Le numéro de juillet 2018 du trimestriel "Mutations" s'intéresse aux conséquences de la mise en œuvre du reste à charge zéro dans les secteurs de l'optique, du dentaire et de l'audioprothèse. Entre lutte contre le renoncement aux soins, réorganisation des filières et équilibre économique des payeurs, analyse d'une réforme qui se déploie sur une ligne de crête.

"Le chantier est immense." C'est ainsi que Gérard Raymond qualifie la réforme dite du reste à charge zéro, enclenchée par le gouvernement suite à une promesse de campagne du candidat Emmanuel Macron. Le vice-président de France Assos santé s'exprime en ces termes dans le dernier numéro du trimestriel "Mutations".

Distribué lors du 42e congrès de la Mutualité Française, qui s'est déroulé du 13 au 15 juin 2018, à Montpellier, ce magazine consacre son édition de juillet à la thématique phare de cette manifestation : la mise en place du reste à charge zéro dans les secteurs de l'optique, du dentaire et de l'audioprothèse.

"Une avancée, un véritable levier de transformation sociale", que salue le président de la Mutualité, Thierry Beaudet, dans son éditorial, mais aussi un virage serré à négocier.

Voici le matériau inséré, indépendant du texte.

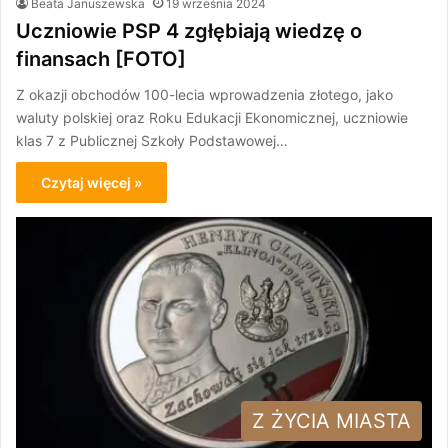
Beata Januszewska
19 września 2024
Uczniowie PSP 4 zgłębiają wiedzę o
finansach [FOTO]
Z okazji obchodów 100-lecia wprowadzenia złotego, jako
waluty polskiej oraz Roku Edukacji Ekonomicznej, uczniowie
klas 7 z Publicznej Szkoły Podstawowej…
Czytaj więcej »
Z ŻYCIA MIASTA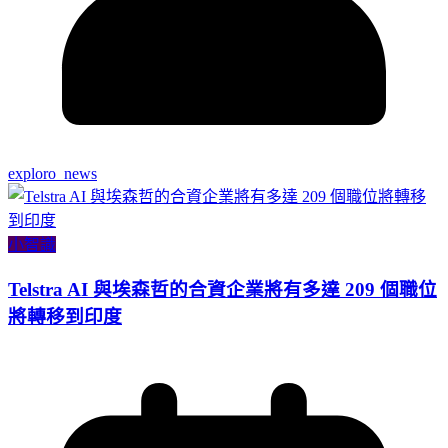
exploro_news
小智識
Telstra AI 與埃森哲的合資企業將有多達 209 個職位
將轉移到印度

Car il n'est pas question d'aboutir à "un reste à charge zéro au rabais", prévient Gérard Raymond (pages 14 à 17). "Les usagers attendent un panier de soins de qualité, modulable en fonction de leurs besoins, et avec des nomenclatures qui puissent évoluer pour accompagner l'innovation", assure-t-il.

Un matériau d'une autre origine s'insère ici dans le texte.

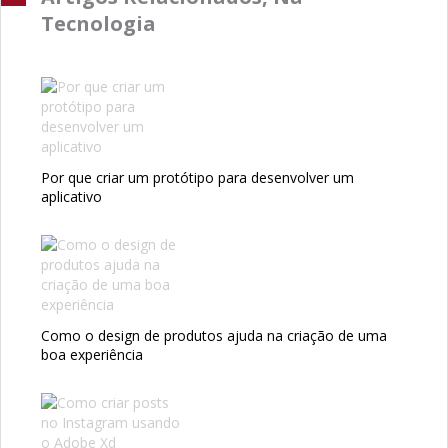
Tecnologia
Por que criar um protótipo para desenvolver um
aplicativo
Como o design de produtos ajuda na criação de uma
boa experiência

Une savante alchimie que s'attachent déjà à proposer certains établissements, à l'image du centre dentaire du quai de la Rapée, qui garantit un reste à charge maîtrisé sur l'ensemble des prothèses dentaires.

Géré par la mutuelle de la RATP, il dispose de son propre laboratoire de prothèses, mutualise les prises de rendez-vous et s'appuie sur les nouvelles technologies pour réduire les coûts, raconte un reportage qui donne la parole aux professionnels de santé et aux patients (pages 4 à 9).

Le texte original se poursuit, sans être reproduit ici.